Cheyenne Hunt – Diretora executiva da organização sem fins lucrativos Gen Z for Change (cohort de criadores e advocacy legislativo), advogada, ex-assessora no Capitólio e criadora de conteúdo.
Dylan – Jornalista do Washington Post, responsável pelo lançamento de uma nova vertical cobrindo criadores de conteúdo. Ex-repórter de política.
Tá sem tempo? Leia só isso:
O público — especialmente jovens — está migrando da mídia tradicional para criadores de conteúdo individuais como fonte primária de notícias e informação. Mas essa mudança traz desafios profundos: criadores não são jornalistas, operam com agendas financeiras ocultas e enfrentam pressões de algoritmos, sponsors e censura de plataformas. Ao mesmo tempo, as redações tradicionais ainda detêm recursos investigativos e rigor de fact-checking que criadores dependem. O futuro da informação exige colaboração, transparência e alfabetização midiática — não competição.
O que rolou:
O painel começou mapeando a audiência: criadores, jornalistas e consumidores de notícias confusos sobre o ecossistema atual. Kat Manza contextualizou que as pesquisas do Pew Research Center mostram um público cada vez mais voltado para indivíduos e plataformas, e não para instituições jornalísticas. A conversa explorou por que isso acontece: autenticidade, formato de entrega (scrolling em TikTok/Instagram) e a sensação de relação parasocial com criadores.
Cheyenne foi enfática: ela não é jornalista, oferece comentário analítico sobre eventos atuais — e deixa isso claro para sua audiência. Já Dylan falou sobre como o Washington Post está experimentando agir como criador, lançando newsletters em plataformas como Beehive e mostrando os bastidores do jornalismo para conquistar confiança.
O painel também expôs o lado sombrio da economia criadora: falta de independência real. Criadores dependem de brand deals, algoritmos voláteis e podem ser pagos para promover narrativas específicas — inclusive desinformação. Cheyenne revelou que criadores progressistas recebem ofertas de patrocínio até 36 vezes menores que criadores de direita, criando um desequilíbrio ideológico no ecossistema.
A discussão tocou em verificação de fatos, correções (que geram reações emocionais intensas com criadores, mas são rotina em redações) e no papel da inteligência artificial — que ambos veem com cautela. Cheyenne revelou que a Gen Z for Change não usa IA por preocupações com vigilância e impacto no mercado de trabalho.
Bom insight:
‘Criadores trapaceiam o sistema de construção de confiança ao depender da conexão parasocial. Eles não precisam se preocupar com credibilidade da mesma forma — mas deveriam.’ — Cheyenne Hunt
Outros pontos importantes:
- Formato vence instituição: Pessoas consomem notícias onde já estão scrolling (TikTok, Instagram).
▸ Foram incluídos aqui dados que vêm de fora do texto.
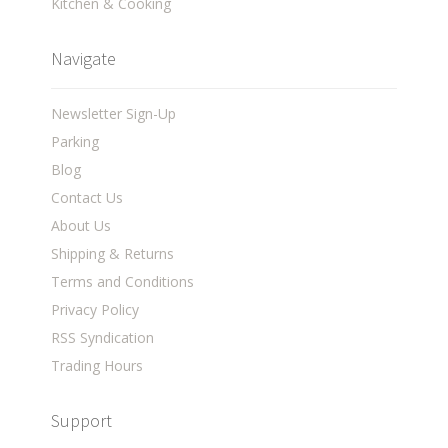
Kitchen & Cooking
Navigate
Newsletter Sign-Up
Parking
Blog
Contact Us
About Us
Shipping & Returns
Terms and Conditions
Privacy Policy
RSS Syndication
Trading Hours
Support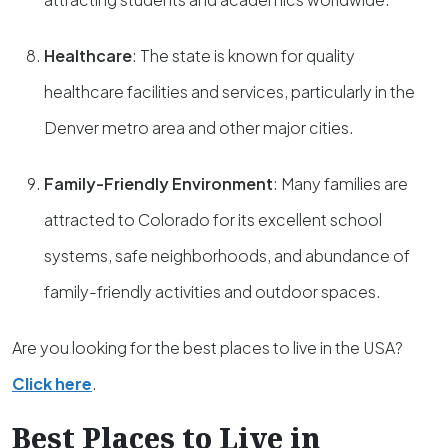
Healthcare
: The state is known for quality
healthcare facilities and services, particularly in the
Denver metro area and other major cities.
Family-Friendly Environment
: Many families are
attracted to Colorado for its excellent school
systems, safe neighborhoods, and abundance of
family-friendly activities and outdoor spaces.
Are you looking for the best places to live in the USA?
Click here
.
Best Places to Live in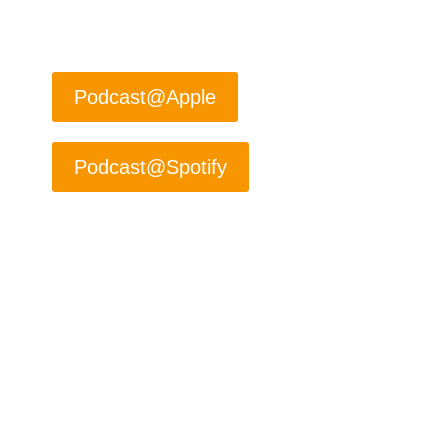
#ZenofSelling
#Fromcoldtoclose
Podcast@Apple
Podcast@Spotify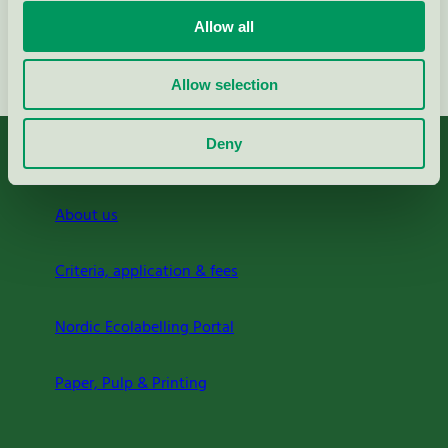
Allow all
Continue
Allow selection
Deny
About us
Criteria, application & fees
Nordic Ecolabelling Portal
Paper, Pulp & Printing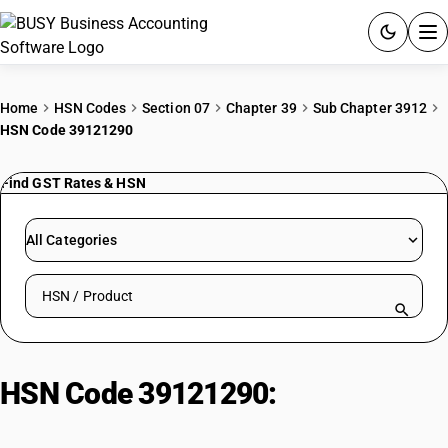
ACCOUNTING SOFTWARE
Home
HSN Codes
Section 07
Chapter 39
Sub Chapter 3912
HSN Code 39121290
PRODUCTS
Find GST Rates & HSN
PRICING
GST
All Categories
RESOURCES & GUIDES
Search HSN by code or product name
Try BUSY free for 15 days.
Quick setup. Full access. Explore at your pace.
HSN Code 39121290:
Cellulose
acetates (Other)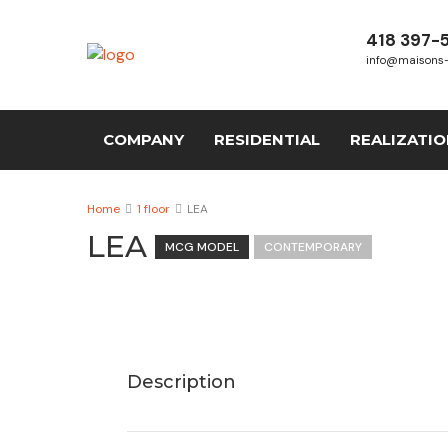
418 397-
info@maisons
COMPANY
RESIDENTIAL
REALIZATI
Home
1 floor
LEA
LEA
MCG MODEL
CONTEMPORARY
Description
- Autenticidade é performática: Criadores constroem laços emocionais com audiências, mas isso não garante precisão factual.
- Correções têm pesos diferentes: Quando um jornal erra, é visto como falha institucional. Quando um criador erra, é visto como traição pessoal.
- Acesso desigual: Jornalistas têm credenciais para Capitólio e Casa Branca. Criadores precisam ser convidados por políticos.
- Sustentabilidade é precária: Criadores precisam postar 3-5 vezes ao dia e sobreviver a mudanças diárias de algoritmo.
- Desinformação tem financiamento: O lado progressista tem orçamentos até 100 vezes menores que a direita para financiar criadores.
Pra fechar:
A mensagem final é clara: jornalismo e criadores não são inimigos — precisam colaborar. E o público? Precisa desenvolver alfabetização midiática urgente para navegar um ecossistema onde verdade, entretenimento e propaganda estão misturados.